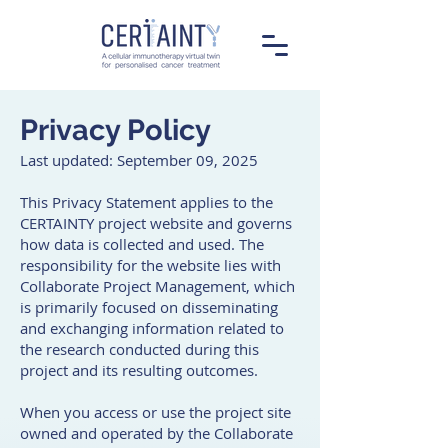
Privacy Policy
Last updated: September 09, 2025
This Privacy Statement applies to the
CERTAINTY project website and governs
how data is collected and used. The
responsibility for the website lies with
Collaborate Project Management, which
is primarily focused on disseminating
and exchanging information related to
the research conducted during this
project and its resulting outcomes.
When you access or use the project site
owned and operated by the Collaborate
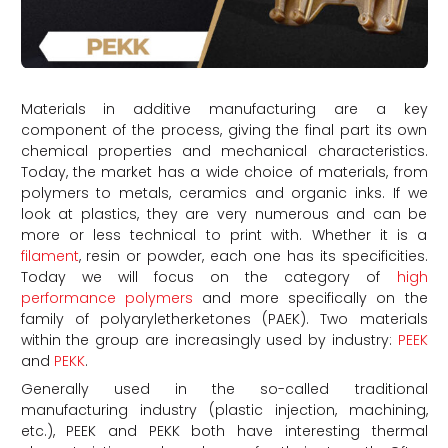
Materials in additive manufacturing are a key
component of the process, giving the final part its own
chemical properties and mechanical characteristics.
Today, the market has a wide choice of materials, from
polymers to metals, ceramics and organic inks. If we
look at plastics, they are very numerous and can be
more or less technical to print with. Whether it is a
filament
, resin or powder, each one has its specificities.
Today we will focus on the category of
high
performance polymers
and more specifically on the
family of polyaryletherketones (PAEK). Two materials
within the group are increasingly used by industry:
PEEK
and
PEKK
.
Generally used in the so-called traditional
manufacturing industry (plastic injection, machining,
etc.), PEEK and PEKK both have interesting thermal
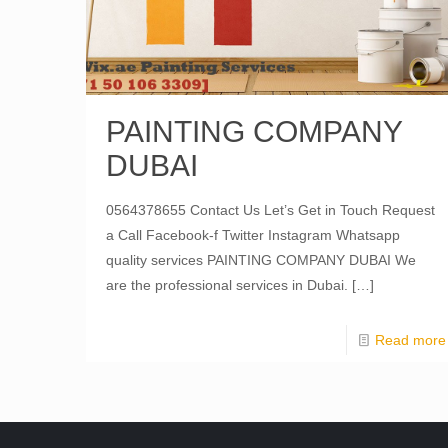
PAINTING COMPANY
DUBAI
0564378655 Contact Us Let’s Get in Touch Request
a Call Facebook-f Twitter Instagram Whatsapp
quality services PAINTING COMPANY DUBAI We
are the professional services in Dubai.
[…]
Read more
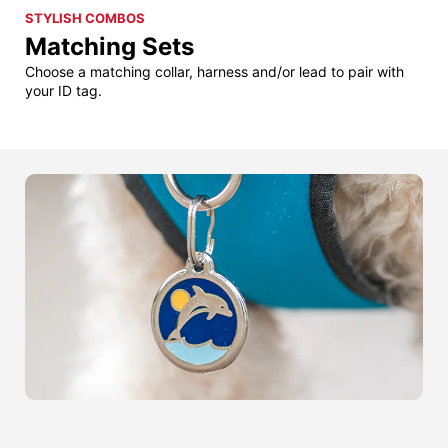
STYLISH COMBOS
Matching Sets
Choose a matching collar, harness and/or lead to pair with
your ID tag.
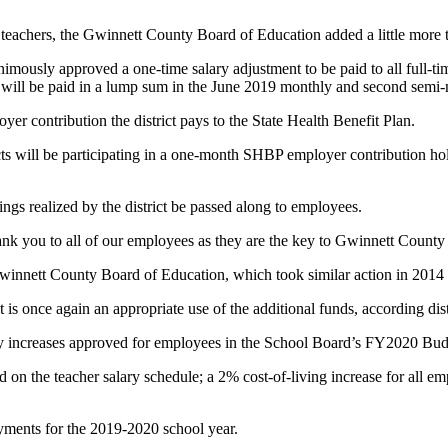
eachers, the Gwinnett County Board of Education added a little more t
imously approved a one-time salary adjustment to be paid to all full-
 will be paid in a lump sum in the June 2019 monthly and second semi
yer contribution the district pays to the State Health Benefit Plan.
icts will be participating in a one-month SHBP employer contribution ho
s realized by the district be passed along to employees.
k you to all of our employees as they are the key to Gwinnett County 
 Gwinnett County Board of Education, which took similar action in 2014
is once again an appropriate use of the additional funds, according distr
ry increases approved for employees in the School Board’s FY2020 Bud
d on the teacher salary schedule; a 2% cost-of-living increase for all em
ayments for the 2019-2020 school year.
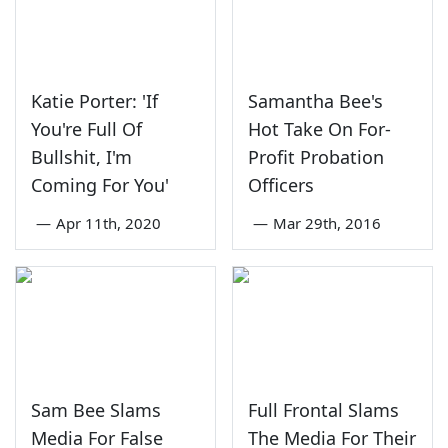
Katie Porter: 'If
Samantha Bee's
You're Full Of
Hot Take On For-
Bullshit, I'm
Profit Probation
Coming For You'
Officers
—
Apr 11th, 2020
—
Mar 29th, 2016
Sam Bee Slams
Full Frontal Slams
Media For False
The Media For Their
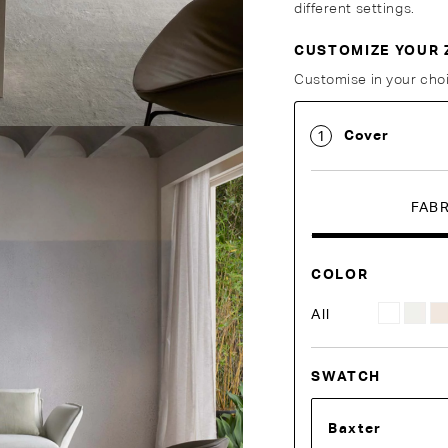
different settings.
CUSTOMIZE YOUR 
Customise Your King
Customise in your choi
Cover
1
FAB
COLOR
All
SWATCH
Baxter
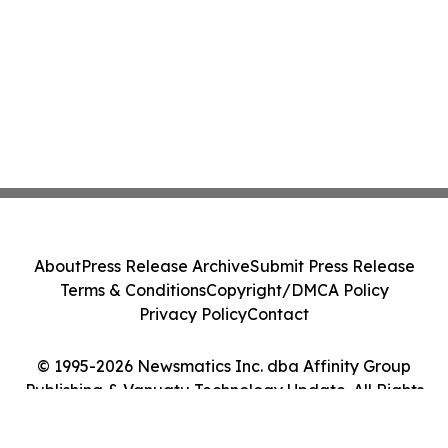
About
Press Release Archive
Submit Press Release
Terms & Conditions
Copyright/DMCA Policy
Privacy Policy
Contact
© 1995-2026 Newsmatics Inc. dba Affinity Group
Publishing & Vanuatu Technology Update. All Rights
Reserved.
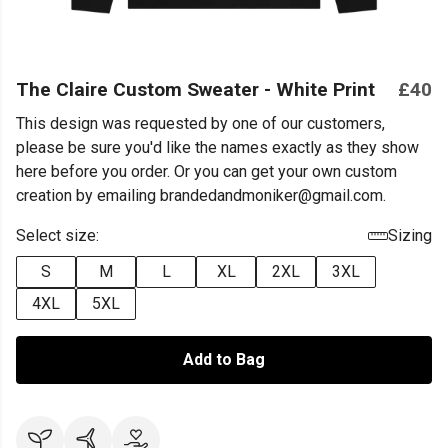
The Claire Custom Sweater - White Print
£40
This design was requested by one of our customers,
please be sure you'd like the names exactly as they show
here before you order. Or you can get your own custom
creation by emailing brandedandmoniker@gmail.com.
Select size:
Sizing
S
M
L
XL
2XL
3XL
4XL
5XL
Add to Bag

-*-

Task statement:
Go through the records above and copy every line holding the word "services".

The completed task:
quality services PAINTING COMPANY DUBAI We
are the professional services in Dubai.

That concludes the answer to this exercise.